His acting career started when his application was accepted for an actor trainee course at the famous TVB television station. He subsequently signed a three year contract with the studio and began his acting career appearing in popular soap operas which made him a household name with a domestic TV audience. One of his first major hits was The Bund, a period drama about a gangster in 1930s Shanghai. The series became one of the most popular Hong Kong television series of all time and spawned various sequels and spin-offs, including two feature films and two complete series remakes.
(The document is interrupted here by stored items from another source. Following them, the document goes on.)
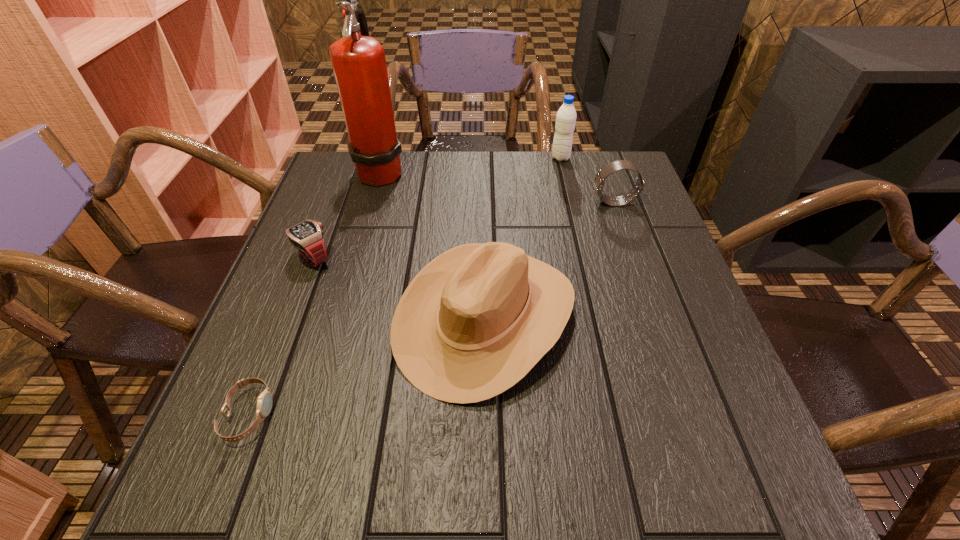 At what (x,y) coordinates should I click in order to perform the action: click on vacant space that's between the fifth shortest object and the tallest watch. Please return your answer as a coordinate pair (x, y). Image resolution: width=960 pixels, height=540 pixels. Looking at the image, I should click on (588, 180).

Where is `vacant point located between the second shortest object and the fire extinguisher`? This screenshot has width=960, height=540. vacant point located between the second shortest object and the fire extinguisher is located at coordinates (347, 214).

At what (x,y) coordinates should I click in order to perform the action: click on object that is the fourth closest to the cowboy hat. Please return your answer as a coordinate pair (x, y). Looking at the image, I should click on (359, 64).

This screenshot has width=960, height=540. Identify the location of object that ranks as the fourth closest to the water bottle. (307, 236).

Select which watch appears as the closest to the rightmost object. Please provide its 2D coordinates. Your answer should be formatted as a tuple, i.e. [(x, y)], where the tuple contains the x and y coordinates of a point satisfying the conditions above.

[(307, 236)]

This screenshot has width=960, height=540. Find the location of `watch that is the closest to the tallest object`. watch that is the closest to the tallest object is located at coordinates (307, 236).

At what (x,y) coordinates should I click in order to perform the action: click on vacant space that satisfies the following two spatial constraints: 1. on the face of the farthest watch; 2. on the front side of the fourth shortest object. Please return your answer as a coordinate pair (x, y). Looking at the image, I should click on (654, 316).

The image size is (960, 540). What are the coordinates of `vacant space that satisfies the following two spatial constraints: 1. at the nozzle of the fire extinguisher; 2. on the back side of the third object from right to left` in the screenshot? It's located at (340, 316).

The height and width of the screenshot is (540, 960). I want to click on vacant region that satisfies the following two spatial constraints: 1. on the front side of the cowboy hat; 2. on the left side of the second shortest object, so click(291, 316).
Neverthless, Chow always remained determined to move over to film and had the opportunity to nurture this passion throughout the early 1980s, starring in films like The Postman Strikes Back and Hong Kong 1941. The transition to suave, gun-toting star fans recognise today came about when he was offered the chance to play one of the leads in John Woo's groundbreaking action masterpiece, A Better Tomorrow. As a filmmaker, John Woo, himself, was shifting away from his former image, having written and directed a variety of films since the early 1970s, ranging from Kung Fu to comedy. Having struck a new and emotionally harrowing chord with his first ballistic action movie, Heroes Shed No Tears, A Better Tomorrow cemented the director's reputation as a new force to be reckoned with. The movie even earned Chow his first of three Best Actor Awards at the Hong Kong Film Awards and became a cult phenomenon.
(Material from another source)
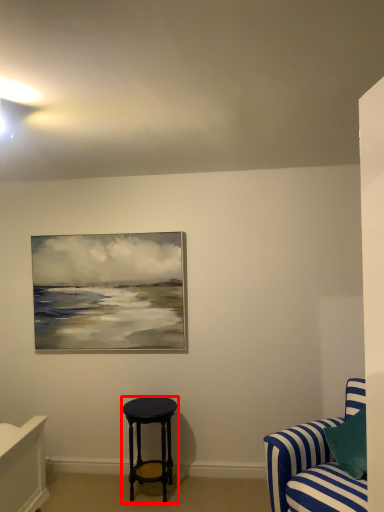 Question: From the image's perspective, what is the correct spatial relationship of stool (annotated by the red box) in relation to studio couch?

Choices:
 (A) above
 (B) below

Answer: (B) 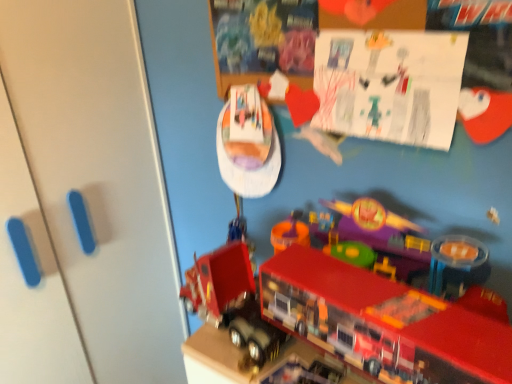 Image resolution: width=512 pixels, height=384 pixels. Describe the element at coordinates (354, 301) in the screenshot. I see `shiny plastic fire truck at lower right, the 2th toy in the bottom-to-top sequence` at that location.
What followed is virtually a checklist of classic Hong Kong movies that should make their way onto every fan's 'must see' list. Naming just a few, Chow's work continued with Prison on Fire, City on Fire (the inspiration behind Quentin Tarantino's Reservoir Dogs), Tiger on the Beat, City War, Triads: The Inside Story, Rich and Famous and God of Gamblers, not to mention John Woo's following hits, A Better Tomorrow II, The Killer, Once a Thief and Hard Boiled. Although these titles were well received locally, some took a while to connect with fans around the world. However, it was John Woo's genre-defining work in the action realm which brought Chow to a whole new audience. Later, Chow continued evolving his onscreen style and persona with lighter action outings like Treasure Hunt and Peace Hotel before making his transition to Hollywood.
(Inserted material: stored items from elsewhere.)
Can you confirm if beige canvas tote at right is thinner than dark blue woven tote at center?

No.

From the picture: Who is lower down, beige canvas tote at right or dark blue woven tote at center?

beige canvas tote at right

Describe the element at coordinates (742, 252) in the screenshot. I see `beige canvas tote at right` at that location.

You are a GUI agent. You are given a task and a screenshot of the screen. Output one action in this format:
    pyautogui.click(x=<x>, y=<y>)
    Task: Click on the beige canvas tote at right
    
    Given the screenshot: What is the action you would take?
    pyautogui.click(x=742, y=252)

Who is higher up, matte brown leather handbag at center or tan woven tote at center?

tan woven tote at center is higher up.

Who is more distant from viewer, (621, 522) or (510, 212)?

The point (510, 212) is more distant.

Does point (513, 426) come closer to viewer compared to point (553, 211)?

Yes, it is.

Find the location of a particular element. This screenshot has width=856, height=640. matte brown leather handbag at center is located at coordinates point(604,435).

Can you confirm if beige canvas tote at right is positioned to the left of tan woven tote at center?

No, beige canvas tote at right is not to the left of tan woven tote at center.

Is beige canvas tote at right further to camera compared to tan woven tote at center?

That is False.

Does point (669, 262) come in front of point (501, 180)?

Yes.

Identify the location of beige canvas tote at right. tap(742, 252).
Chow's first appearences in Hollywood hit hard with roles in powerful, gritty action thrillers like The Replacement Killers and The Corruptor before moving noticeably into more commercial territory. Crouching Tiger, Hidden Dragon showed many audiences not only the classical wuxia filmmaking style, but also put forward a bold, warm and easily likeable new male hero, in the form of Chow's character, Li Mu Bai. Following the global success of the film, Chow starred in titles like Bulletproof Monk and Curse of the Golden Flower which further broadened his appeal and showed a willingness to tackle new and varied projects.
With the UK release of Confucius not far off, fans will undoubtedly be anticipating the re-arrival of Chow's effortlessly commanding persona through an epic, lavish production depicting one of history's most renowned philosophers. With a great deal more to come, there has never been a better time to catch up on the back catalogue of one of cinema's coolest heroes and rediscover some forgotten gems from the Hong Kong archives. Since there's such high demand for John Woo to revisit his classic action style, perhaps an old-school reunion between the two would be just the recipe to unite action cinema fans all over the world and deliver one last round of bullet-ballet to show the world how it can (and should) be done.